La vulnérabilité des infrastructures maritimes aux cyberattaques a été notamment illustrée par le cas du transporteur Maersk. Victime du rançongiciel Not-Petya en 2017, celui-ci avait dû réinstaller toute son infrastructure, soit quelque 4 000 serveurs, 45 000 PC et 2 500 applications. Pour conséquences, une perte de 300 M$ américains de chiffre d'affaires et 80 % des opérations gérées manuellement pendant 10 jours.

« Les données sur les cyberattaques sont difficiles à obtenir, car les organisations qui en sont victimes préfèrent souvent demeurer discrètes, relève la Pre Boulahia Cuppens, mais on estime qu’en 2020, ces attaques visant les infrastructures maritimes ont augmenté de 400 %. »

CIBLE MOUVANTE

« Pour prémunir les infrastructures maritimes contre ces menaces, mon équipe allie l’IA à la cybersécurité, poursuit la chercheuse. Certes, la caractérisation et l’identification des intrusions grâce à l’IA sont déjà utilisées depuis plusieurs années. Cependant, les cyberattaquants disposent des mêmes outils et informations que nous, notamment parce qu’une grande partie des données sur la recherche informatique sont ouvertes. Ils développent des stratégies d’attaque adverse visant à leurrer les systèmes d’IA défensifs. C’est pourquoi nous cherchons à concevoir des outils capables de déduire et de prédire ces attaques. À cet effet, nous recourons à deux domaines dans lesquels Polytechnique se distingue : l’apprentissage profond et l’approche ontologique. » L’apprentissage profond permet en effet d’entraîner des modèles à inférer les attaques adverses, tandis que l’approche ontologique sert à classifier et à associer des données de façon automatique pour produire un raisonnement logique et ainsi pallier le manque d’explicabilité des décisions obtenues par l’IA.

Pour déjouer les attaques, l’équipe de la Chaire CRITiCAL développe également des solutions dynamiques qui rendent caduques les informations susceptibles d’avoir été recueillies par un cyberattaquant. Par exemple, elle s’y prend en renommant et en déplaçant des fichiers, en alternant l’utilisation de logiciels pour accomplir certaines fonctions, en changeant de protocoles, etc., afin de fausser la vision de l’adversaire au moment de l’attaque. « C’est ce qu’on appelle "le principe de la cible mouvante" », précise Mme Boulahia Cuppens.
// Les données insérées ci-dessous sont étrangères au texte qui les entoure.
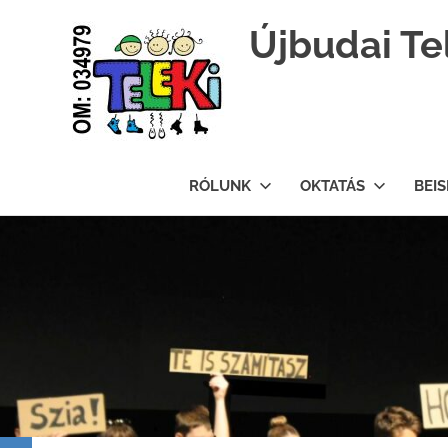
Újbudai Te
Teleki-
Blanka-
RÓLUNK
OKTATÁS
BEI
Grundschule
Skip
to
content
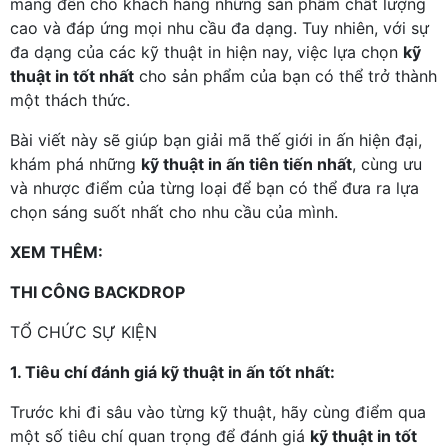
mang đến cho khách hàng những sản phẩm chất lượng
cao và đáp ứng mọi nhu cầu đa dạng. Tuy nhiên, với sự
đa dạng của các kỹ thuật in hiện nay, việc lựa chọn
kỹ
thuật in tốt nhất
cho sản phẩm của bạn có thể trở thành
một thách thức.
Bài viết này sẽ giúp bạn giải mã thế giới in ấn hiện đại,
khám phá những
kỹ thuật in ấn tiên tiến nhất
, cùng ưu
và nhược điểm của từng loại để bạn có thể đưa ra lựa
chọn sáng suốt nhất cho nhu cầu của mình.
XEM THÊM:
THI CÔNG BACKDROP
TỔ CHỨC SỰ KIỆN
1. Tiêu chí đánh giá kỹ thuật in ấn tốt nhất:
Trước khi đi sâu vào từng kỹ thuật, hãy cùng điểm qua
một số tiêu chí quan trọng để đánh giá
kỹ thuật in tốt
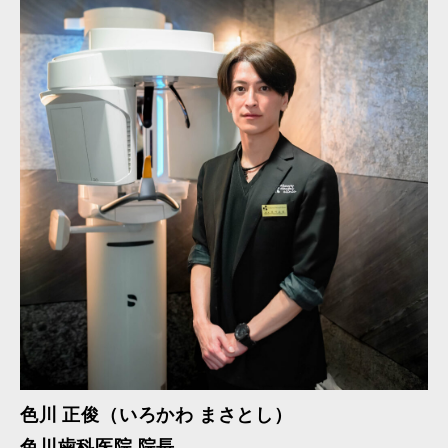
色川 正俊（いろかわ まさとし）
色川歯科医院 院長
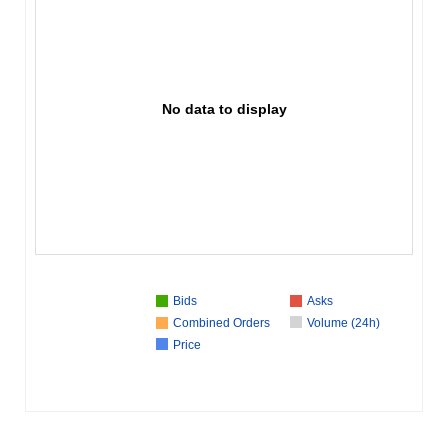
No data to display
Bids
Asks
Combined Orders
Volume (24h)
Price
Il n’est pas toujours aisé de le mettre en place dans les systèmes maritimes et portuaires, qui sont pour beaucoup hérités du passé. Il peut s’avérer complexe et coûteux de les modifier ou de changer leurs protocoles, d’autant qu’il faut alors le faire partout, afin de préserver la communication entre les différentes entités. » Sa chaire traite d’ailleurs aussi l’aspect financier en produisant des outils pour estimer les coûts du déploiement des solutions de cybersécurité et pour simuler le retour sur investissement.

« Nous nous employons à l’avènement de solutions de cybersécurité robustes et les plus automatisées possible, afin de permettre aux différents intervenants de la chaîne logistique de se concentrer sur leurs opérations », résume la Pre Boulahia Cuppens.